• Friday, March 29, 2024

HEADLINE STORY

Modi suffered for 19 years, Amit Shah says a day after India’s top court exonerates ex Gujarat CM

Indian prime minister Narendra Modi and home minister Amit Shah. (Photo by RAVEENDRAN/AFP via Getty Images)

By: Shubham Ghosh

INDIAN home minister Amit Shah on Saturday (25) said prime minister Narendra Modi had “endured false allegations” linked to the 2002 riots in the western state of Gujarat of which he was the chief minister at the time for 19 years as the legal process was on.

He said this after India’s Supreme Court confirmed Modi’s exoneration.

“Modi ji endured false charges in silence for 19 years, nobody did a dharna,” Shah told news agency Asian News International in an interview. He took a dig at the opposition Indian National Congress, which has been protesting for days now over the grilling of its leader Rahul Gandhi in a corruption case.

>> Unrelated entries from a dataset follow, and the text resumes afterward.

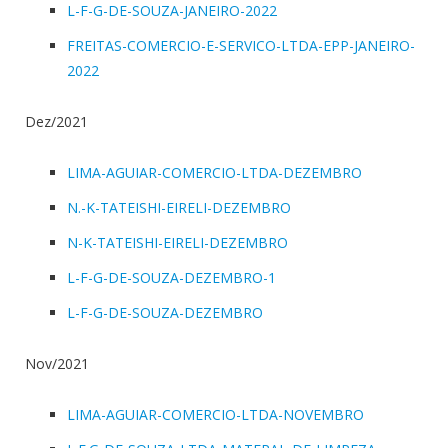
L-F-G-DE-SOUZA-JANEIRO-2022
FREITAS-COMERCIO-E-SERVICO-LTDA-EPP-JANEIRO-
2022
Dez/2021
LIMA-AGUIAR-COMERCIO-LTDA-DEZEMBRO
N.-K-TATEISHI-EIRELI-DEZEMBRO
N-K-TATEISHI-EIRELI-DEZEMBRO
L-F-G-DE-SOUZA-DEZEMBRO-1
L-F-G-DE-SOUZA-DEZEMBRO
Nov/2021
LIMA-AGUIAR-COMERCIO-LTDA-NOVEMBRO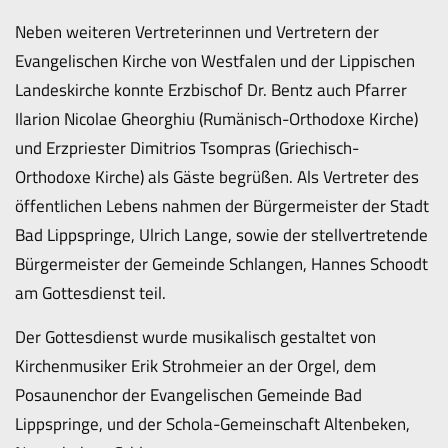
Neben weiteren Vertreterinnen und Vertretern der
Evangelischen Kirche von Westfalen und der Lippischen
Landeskirche konnte Erzbischof Dr. Bentz auch Pfarrer
Ilarion Nicolae Gheorghiu (Rumänisch-Orthodoxe Kirche)
und Erzpriester Dimitrios Tsompras (Griechisch-
Orthodoxe Kirche) als Gäste begrüßen. Als Vertreter des
öffentlichen Lebens nahmen der Bürgermeister der Stadt
Bad Lippspringe, Ulrich Lange, sowie der stellvertretende
Bürgermeister der Gemeinde Schlangen, Hannes Schoodt
am Gottesdienst teil.
Der Gottesdienst wurde musikalisch gestaltet von
Kirchenmusiker Erik Strohmeier an der Orgel, dem
Posaunenchor der Evangelischen Gemeinde Bad
Lippspringe, und der Schola-Gemeinschaft Altenbeken,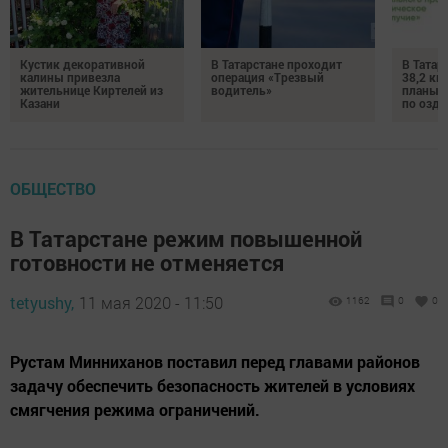
Кустик декоративной
В Татарстане проходит
В Татар
калины привезла
операция «Трезвый
38,2 км
жительнице Киртелей из
водитель»
планы 
Казани
по озд
ОБЩЕСТВО
В Татарстане режим повышенной
готовности не отменяется
tetyushy,
11 мая 2020 - 11:50
1162
0
0
Рустам Минниханов поставил перед главами районов
задачу обеспечить безопасность жителей в условиях
смягчения режима ограничений.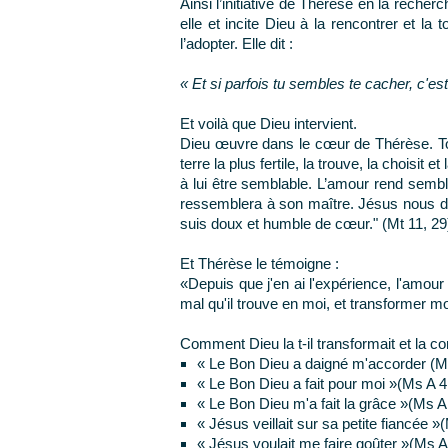
Ainsi l’initiative de Thérèse en la recher
elle et incite Dieu à la rencontrer et la
l’adopter. Elle dit :
« Et si parfois tu sembles te cacher, c'es
Et voilà que Dieu intervient.
Dieu œuvre dans le cœur de Thérèse. Tout comme un lab
terre la plus fertile, la trouve, la choisit e
à lui être semblable. L’amour rend sembla
ressemblera à son maître. Jésus nous di
suis doux et humble de cœur." (Mt 11, 29
Et Thérèse le témoigne :
«Depuis que j'en ai l'expérience, l'amour e
mal qu'il trouve en moi, et transformer 
Comment Dieu la t-il transformait et la co
« Le Bon Dieu a daigné m'accorder (Ms
« Le Bon Dieu a fait pour moi »(Ms A 4
« Le Bon Dieu m'a fait la grâce »(Ms A
« Jésus veillait sur sa petite fiancée »
« Jésus voulait me faire goûter »(Ms A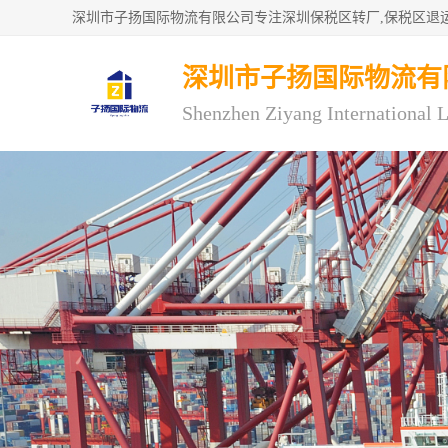
深圳市子扬国际物流有
Shenzhen Ziyang International L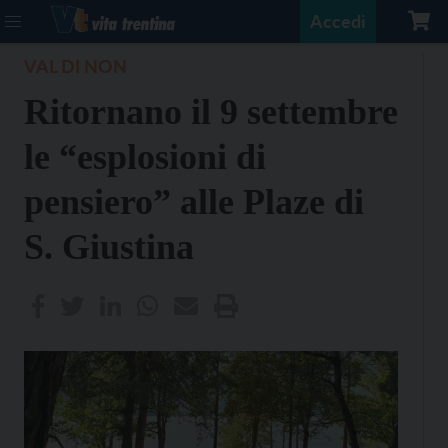
Accedi
VAL DI NON
Ritornano il 9 settembre
le “esplosioni di
pensiero” alle Plaze di
S. Giustina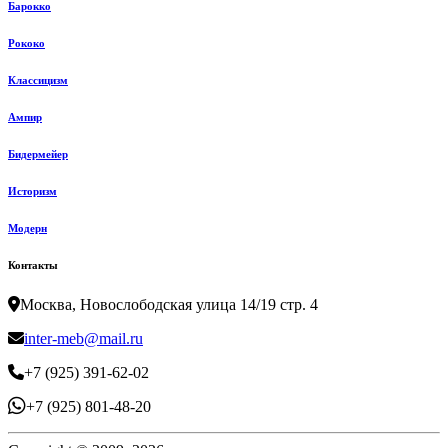
Барокко
Рококо
Классицизм
Ампир
Бидермейер
Историзм
Модерн
Контакты
Москва, Новослободская улица 14/19 стр. 4
inter-meb@mail.ru
+7 (925) 391-62-02
+7 (925) 801-48-20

ALSO READ: India’s top court confirms clean chit to Narendra Modi in 2002 Gujarat riots

“I have closely seen Modi ji enduring this pain, facing the allegations despite being on the side of truth and because the judicial process was underway he did not speak. Only a man with a strong heart can do this,” Shah, who has been a close aide of Modi and was also a minister in the Gujarat government during the latter’s reign, said.

“In a democracy, PM Modi presented an ideal example of how the Constitution should be respected by all political persons. Modi ji was also questioned, but nobody protested, and (BJP) workers from across the country did not gather in solidarity with Modi ji. We cooperated with the law. I was also arrested. There was no protest or demonstration,” he said.

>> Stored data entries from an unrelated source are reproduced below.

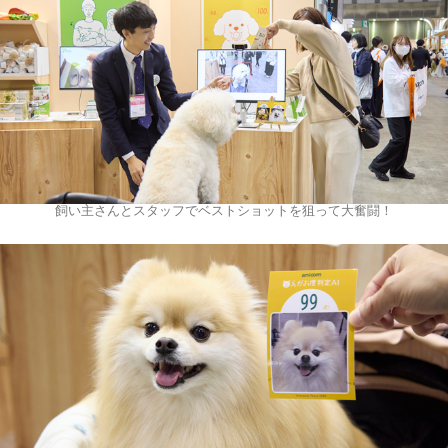
飼い主さんとスタッフでベストショットを狙って大奮闘！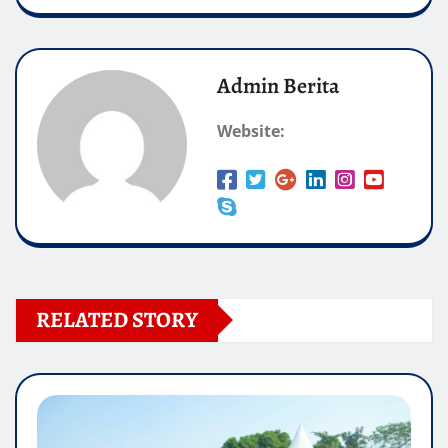
Admin Berita
Website:
RELATED STORY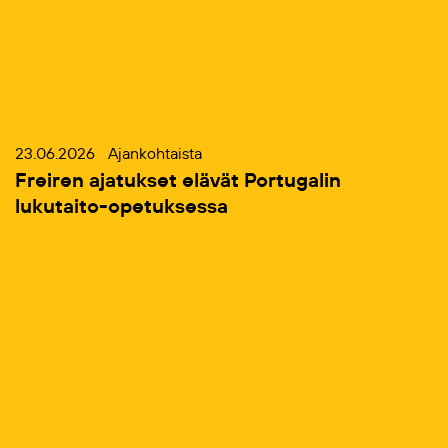
23.06.2026
Ajankohtaista
Freiren ajatukset elävät Portugalin
lukutaito-opetuksessa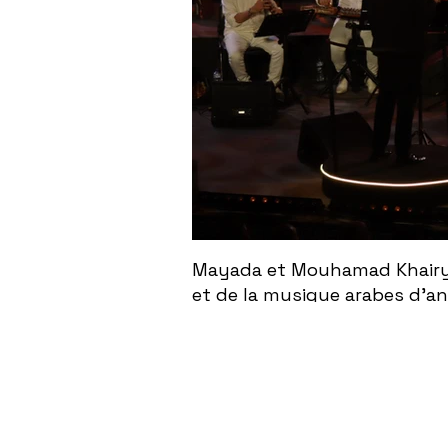
Mayada et Mouhamad Khairy f
et de la musique arabes d'a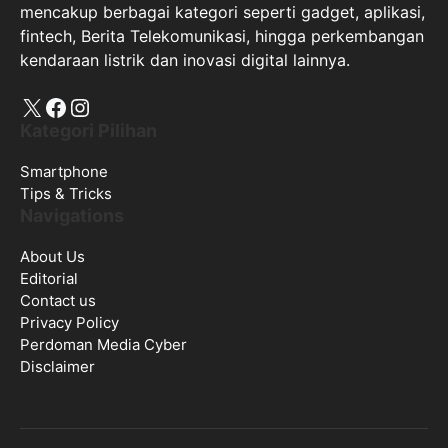
mencakup berbagai kategori seperti gadget, aplikasi,
fintech, Berita Telekomunikasi, hingga perkembangan
kendaraan listrik dan inovasi digital lainnya.
X
Facebook
Instagram
Kategori Pilihan
Smartphone
Tips & Tricks
Navigations
About Us
Editorial
Contact us
Privacy Policy
Perdoman Media Cyber
Disclaimer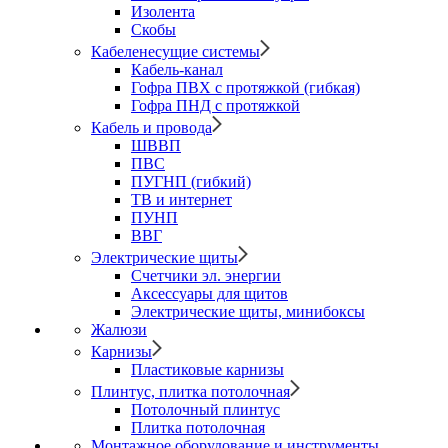
Изолента
Скобы
Кабеленесущие системы
Кабель-канал
Гофра ПВХ с протяжкой (гибкая)
Гофра ПНД с протяжкой
Кабель и провода
ШВВП
ПВС
ПУГНП (гибкий)
ТВ и интернет
ПУНП
ВВГ
Электрические щиты
Счетчики эл. энергии
Аксессуары для щитов
Электрические щиты, минибоксы
Жалюзи
Карнизы
Пластиковые карнизы
Плинтус, плитка потолочная
Потолочный плинтус
Плитка потолочная
Монтажное оборудование и инструменты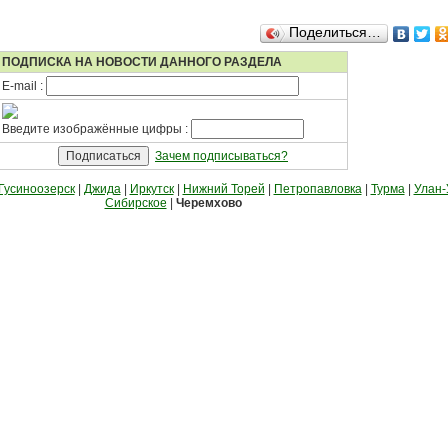
Поделиться…
ПОДПИСКА НА НОВОСТИ ДАННОГО РАЗДЕЛА
E-mail :
Введите изображённые цифры :
Зачем подписываться?
Гусиноозерск
|
Джида
|
Иркутск
|
Нижний Торей
|
Петропавловка
|
Турма
|
Улан-
Сибирское
|
Черемхово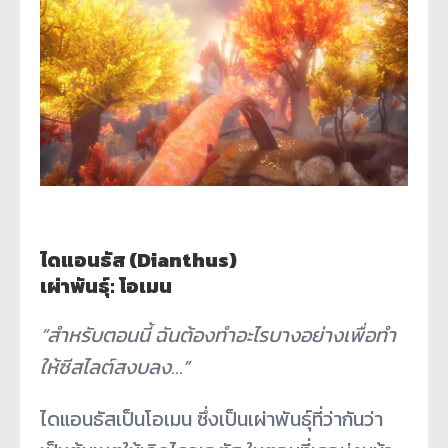
ไดแอนธัส (Dianthus)
เผ่าพันธุ์: โอเมน
“สำหรับตอนนี้ ฉันต้องทำอะไรบางอย่างเพื่อทำ
ให้ซีสไลต์สงบลง…”
ไดแอนธัสเป็นโอเมน ซึ่งเป็นเผ่าพันธุ์ที่ว่ากันว่า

Shah also denied that there was a delay on part of the government of Gujarat in calling in the armed forces to deal with the riots that broke out just months after Modi took over the reins. He noted that KPS Gill, former chief of Punjab Police, had called the state government’s response as “prompt and neutral”.

He drew a parallel with the anti-Sikh riots that broke out in Delhi in 1984 after the assassination of former Indian prime minister Indira Gandhi by her own Sikh bodyguards and said “nothing was done for three days” even after the killing of several Sikhs.

“The Gujarat government did not delay in anything. When the Gujarat Bandh was declared, we called the Army. The Army needed some time to reach. There was not even a day’s delay by the Gujarat government and this was also appreciated by the court,” the 57-year-old leader said.

An appeal against a clearance to Modi in the case by the widow of a Congress parliamentarian killed in the 2002 violence is “devoid of merits” and filed “to keep the pot boiling”, the top court said on Friday (24), dismissing a petition filed by Zakia Jafri, wife of Ehsan Jafri, who was among 68 people killed during the riots in which Muslims were allegedly targeted.